Walker Art Center's chief curator, Darsie Alexander, has been named executive director of the Katonah Museum of Art, a small but wide-ranging institution in Westchester County about 50 miles north of New York City. She starts work there March 1.

During her five-year tenure at the Walker, Alexander made her biggest splash with "Benches & Binoculars," a whimsical installation of paintings and works-on-paper that were hung floor-to-ceiling in a two story gallery where visitors lounged on couches and peered at the art through binoculars. She brought in film auteur John Waters to guest curate "Absentee Landlord," a provocative redo of the Walker's collection. She also arranged the Walker's purchase of the 3000-piece archive of the Merce Cunningham dance troupe which includes original objects and canvases by Pop-art stars Jasper Johns and Robert Rauschenberg. Her "Internatonal Pop" exhibition, three years-in-the-making, will open at the Walker in 2015.

The Walker has "no immediate plans for a search to fill [Alexander's] post," said Ryan French, the museum's spokesperson. The museum is looking at it's "overall structure" and considering "a number of different options," he added.

The Katonah museum, nicknamed KMA, occupies a building designed by Edward Larrabee Barnes whose first and most famous building is the Walker's 1971 brick-clad wing. Like the Walker, the KMA offers lectures, films, workshops and concerts as well as art exhibitions. Its shows encompass "all cultures and time periods," however, while the Walker focuses on modern and contemporary art. It attracts about 40,000 visitors annually, compared to the Walker which last year drew 265,000 people to exhibitions and events plus an additional 300,000 to the sculpture garden.
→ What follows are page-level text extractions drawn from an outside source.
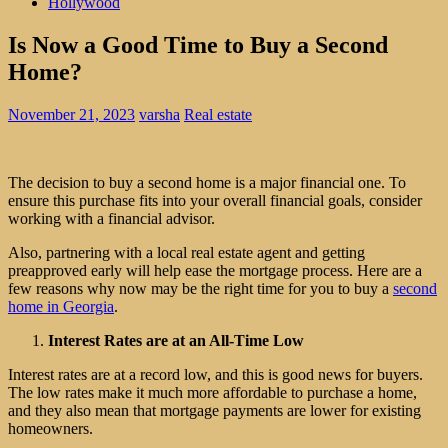
Hollywood
Is Now a Good Time to Buy a Second
Home?
November 21, 2023
varsha
Real estate
The decision to buy a second home is a major financial one. To
ensure this purchase fits into your overall financial goals, consider
working with a financial advisor.
Also, partnering with a local real estate agent and getting
preapproved early will help ease the mortgage process. Here are a
few reasons why now may be the right time for you to buy a
second
home in Georgia
.
Interest Rates are at an All-Time Low
Interest rates are at a record low, and this is good news for buyers.
The low rates make it much more affordable to purchase a home,
and they also mean that mortgage payments are lower for existing
homeowners.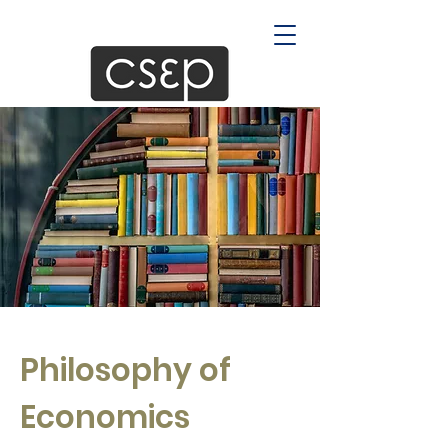
Philosophy of
Economics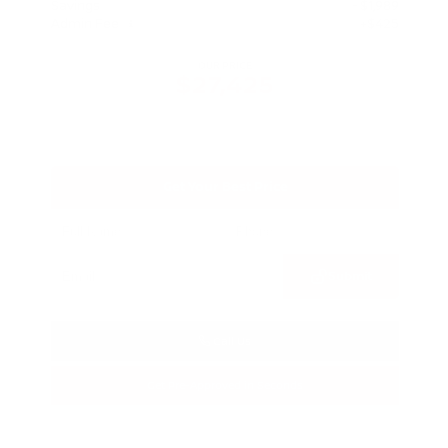
Savings
- $1,989
Admin Fee
+$425
OUR PRICE
$27,425
Get Your Best Price
Submit
Call Us
Get Pre-Approved in Seconds
VIN:
5N1BT3BA3TC685617
Stock:
TC685617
Previously Alexander was senior curator at the Baltimore Museum of Art. She began her career as a photo curator at the Museum of Modern Art in New York City after earning an M. A. in art history at Williams College. She and her husband David Little, photography curator at the Minneapolis Institute of Arts, have two school-age daughters.

Veterans of the commuter-marriage routine, the couple are preparing to resume that life style when Alexander starts the Katonah job.

"I'm delighted for Darsie; it's a great opportunity for her," Little said in a phone interview Tuesday.
Asked if his own job was now in play, Little said "No. I'm here and committed here."